By combining your custom data with order book and trade feeds, you can enhance your strategies while leveraging HftBacktest’s full simulation capabilities.
Overview
Custom data integration allows you to:
- Access correlated asset prices (e.g., spot prices for futures trading)
- Incorporate external indicators (volatility indices, funding rates)
- Use proprietary signals or research data
- Combine multiple data sources in Point-in-Time fashion
Custom data should come with a local timestamp and be merged in a time-aligned manner to avoid look-ahead bias.
Example: Accessing Spot Prices
Let’s combine spot BTCUSDT mid-price with USDM-Futures BTCUSDT feed data to estimate fair value pricing.
Step 1: Prepare Spot Data
Process raw spot feed to extract timestamps and mid-prices:
import numpy as np
import gzip
import json
spot = np.full((100_000, 2), np.nan, np.float64)
i = 0
with gzip.open('spot/btcusdt_20240809.gz', 'r') as f:
while True:
line = f.readline()
if line is None or line == b'':
break
line = line.decode().strip()
local_timestamp = int(line[:19])
obj = json.loads(line[20:])
if obj['stream'] == 'btcusdt@bookTicker':
data = obj['data']
mid = (float(data['b']) + float(data['a'])) / 2.0
spot[i] = [local_timestamp, mid]
i += 1
spot = spot[:i]
The spot data has:
- Column 0: Local timestamp (nanoseconds)
- Column 1: Spot mid price
Step 2: Access Custom Data in Strategy
Use Point-in-Time lookup to find the latest data before the current timestamp:
from numba import njit
from hftbacktest import BacktestAsset, HashMapMarketDepthBacktest
import numpy as np
out_dtype = np.dtype([
('timestamp', 'i8'),
('mid_price', 'f8'),
('spot_mid_price', 'f8')
])
@njit
def calculate_basis(hbt, spot):
out = np.empty(1_000_000, out_dtype)
asset_no = 0
t = 0
spot_row = 0
# Check every 60 seconds
while hbt.elapse(60_000_000_000) == 0:
# Find the latest spot mid value (Point-in-Time)
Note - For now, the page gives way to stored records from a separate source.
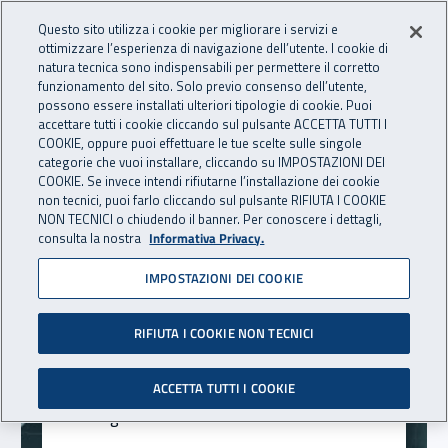
Vai al menu principale
Vai al contenuto principale
Questo sito utilizza i cookie per migliorare i servizi e
Apri cerca
Apr
OPENDATA
INAIL - Istituto Nazionale per 
ottimizzare l’esperienza di navigazione dell’utente. I cookie di
natura tecnica sono indispensabili per permettere il corretto
funzionamento del sito. Solo previo consenso dell’utente,
Navigazione principale
possono essere installati ulteriori tipologie di cookie. Puoi
Notizie in evidenza
accettare tutti i cookie cliccando sul pulsante ACCETTA TUTTI I
COOKIE, oppure puoi effettuare le tue scelte sulle singole
categorie che vuoi installare, cliccando su IMPOSTAZIONI DEI
In evidenza
COOKIE. Se invece intendi rifiutarne l’installazione dei cookie
non tecnici, puoi farlo cliccando sul pulsante RIFIUTA I COOKIE
NON TECNICI o chiudendo il banner. Per conoscere i dettagli,
Note e comunicazioni
consulta la nostra
Informativa Privacy.
I dati mensili per settore di attività
economica recepiscono il miglioramento
IMPOSTAZIONI DEI COOKIE
nella qualità dell'informazione del codice
Istat Ateco attribuito alle ditte. Da
RIFIUTA I COOKIE NON TECNICI
gennaio 2026 è recepita la nuova
suddivisione delle province della
ACCETTA TUTTI I COOKIE
Sardegna.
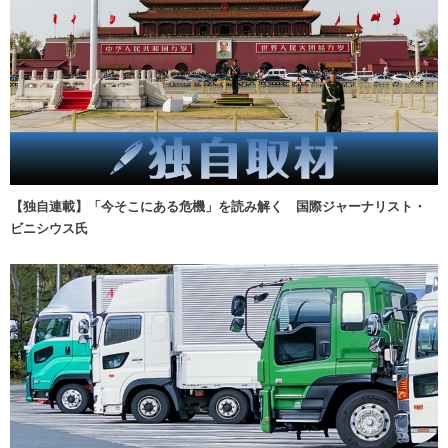
【独自連載】「今そこにある危機」を読み解く 国際ジャーナリスト・
ビニシウス氏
while spot_row < len(spot) and spot[spot_row, 0] <= hbt.current_timestamp:
spot_row += 1
spot_mid_price = spot[spot_row - 1, 1] if spot_row > 0 else np.nan
depth = hbt.depth(asset_no)
mid_price = (depth.best_bid + depth.best_ask) / 2.0
basis = mid_price - spot_mid_price
out[t].timestamp = hbt.current_timestamp
out[t].mid_price = mid_price
out[t].spot_mid_price = spot_mid_price
t += 1
return out[:t]
Step 3: Run the Backtest
asset = (
BacktestAsset()
.data(['usdm/btcusdt_20240809.npz'])
.initial_snapshot('usdm/btcusdt_20240808_eod.npz')
.linear_asset(1.0)
.constant_latency(10_000_000, 10_000_000)
.risk_adverse_queue_model()
.no_partial_fill_exchange()
.trading_value_fee_model(0.0002, 0.0007)
.tick_size(0.1)
.lot_size(0.001)
)
hbt = HashMapMarketDepthBacktest([asset])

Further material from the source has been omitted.